*EXERCISE:*
Would you write out all of the records that follow, exactly as they stand?

-------- RECORDS FOR THIS TASK

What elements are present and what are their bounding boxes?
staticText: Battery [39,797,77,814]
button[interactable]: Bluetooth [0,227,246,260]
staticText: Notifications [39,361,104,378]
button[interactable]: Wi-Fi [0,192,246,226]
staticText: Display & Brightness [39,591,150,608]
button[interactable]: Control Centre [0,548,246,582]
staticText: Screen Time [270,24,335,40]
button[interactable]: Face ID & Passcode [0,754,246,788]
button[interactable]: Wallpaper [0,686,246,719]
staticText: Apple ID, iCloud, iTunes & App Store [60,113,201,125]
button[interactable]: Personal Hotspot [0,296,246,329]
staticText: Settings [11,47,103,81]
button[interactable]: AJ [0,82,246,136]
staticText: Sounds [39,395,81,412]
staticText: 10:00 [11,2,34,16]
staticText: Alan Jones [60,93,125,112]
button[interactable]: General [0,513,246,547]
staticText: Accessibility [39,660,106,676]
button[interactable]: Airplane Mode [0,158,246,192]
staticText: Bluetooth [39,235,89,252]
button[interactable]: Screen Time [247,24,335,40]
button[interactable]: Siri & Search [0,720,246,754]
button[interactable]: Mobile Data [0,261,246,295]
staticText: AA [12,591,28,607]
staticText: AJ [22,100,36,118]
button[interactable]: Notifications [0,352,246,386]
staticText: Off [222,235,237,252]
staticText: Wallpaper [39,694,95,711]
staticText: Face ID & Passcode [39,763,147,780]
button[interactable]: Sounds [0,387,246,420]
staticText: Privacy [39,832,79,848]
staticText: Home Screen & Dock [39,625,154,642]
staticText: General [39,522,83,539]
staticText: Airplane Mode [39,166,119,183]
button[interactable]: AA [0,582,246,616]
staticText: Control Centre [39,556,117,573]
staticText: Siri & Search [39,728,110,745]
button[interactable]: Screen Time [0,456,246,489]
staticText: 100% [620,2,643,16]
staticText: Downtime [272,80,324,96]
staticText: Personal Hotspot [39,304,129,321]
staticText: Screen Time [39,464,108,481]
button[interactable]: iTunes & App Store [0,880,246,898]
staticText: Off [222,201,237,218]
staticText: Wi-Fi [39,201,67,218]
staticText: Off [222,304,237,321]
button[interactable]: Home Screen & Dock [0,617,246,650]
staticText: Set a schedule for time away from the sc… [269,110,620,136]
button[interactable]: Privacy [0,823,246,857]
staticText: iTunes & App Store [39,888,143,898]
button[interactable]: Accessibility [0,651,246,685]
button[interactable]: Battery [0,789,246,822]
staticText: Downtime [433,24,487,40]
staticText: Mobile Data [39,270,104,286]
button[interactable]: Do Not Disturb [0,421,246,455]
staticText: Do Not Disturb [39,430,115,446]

----------------

*WRITTEN REPLY:*
What elements are present and what are their bounding boxes?
staticText: Battery [39,797,77,814]
button[interactable]: Bluetooth [0,227,246,260]
staticText: Notifications [39,361,104,378]
button[interactable]: Wi-Fi [0,192,246,226]
staticText: Display & Brightness [39,591,150,608]
button[interactable]: Control Centre [0,548,246,582]
staticText: Screen Time [270,24,335,40]
button[interactable]: Face ID & Passcode [0,754,246,788]
button[interactable]: Wallpaper [0,686,246,719]
staticText: Apple ID, iCloud, iTunes & App Store [60,113,201,125]
button[interactable]: Personal Hotspot [0,296,246,329]
staticText: Settings [11,47,103,81]
button[interactable]: AJ [0,82,246,136]
staticText: Sounds [39,395,81,412]
staticText: 10:00 [11,2,34,16]
staticText: Alan Jones [60,93,125,112]
button[interactable]: General [0,513,246,547]
staticText: Accessibility [39,660,106,676]
button[interactable]: Airplane Mode [0,158,246,192]
staticText: Bluetooth [39,235,89,252]
button[interactable]: Screen Time [247,24,335,40]
button[interactable]: Siri & Search [0,720,246,754]
button[interactable]: Mobile Data [0,261,246,295]
staticText: AA [12,591,28,607]
staticText: AJ [22,100,36,118]
button[interactable]: Notifications [0,352,246,386]
staticText: Off [222,235,237,252]
staticText: Wallpaper [39,694,95,711]
staticText: Face ID & Passcode [39,763,147,780]
button[interactable]: Sounds [0,387,246,420]
staticText: Privacy [39,832,79,848]
staticText: Home Screen & Dock [39,625,154,642]
staticText: General [39,522,83,539]
staticText: Airplane Mode [39,166,119,183]
button[interactable]: AA [0,582,246,616]
staticText: Control Centre [39,556,117,573]
staticText: Siri & Search [39,728,110,745]
button[interactable]: Screen Time [0,456,246,489]
staticText: 100% [620,2,643,16]
staticText: Downtime [272,80,324,96]
staticText: Personal Hotspot [39,304,129,321]
staticText: Screen Time [39,464,108,481]
button[interactable]: iTunes & App Store [0,880,246,898]
staticText: Off [222,201,237,218]
staticText: Wi-Fi [39,201,67,218]
staticText: Off [222,304,237,321]
button[interactable]: Home Screen & Dock [0,617,246,650]
staticText: Set a schedule for time away from the sc… [269,110,620,136]
button[interactable]: Privacy [0,823,246,857]
staticText: iTunes & App Store [39,888,143,898]
button[interactable]: Accessibility [0,651,246,685]
button[interactable]: Battery [0,789,246,822]
staticText: Downtime [433,24,487,40]
staticText: Mobile Data [39,270,104,286]
button[interactable]: Do Not Disturb [0,421,246,455]
staticText: Do Not Disturb [39,430,115,446]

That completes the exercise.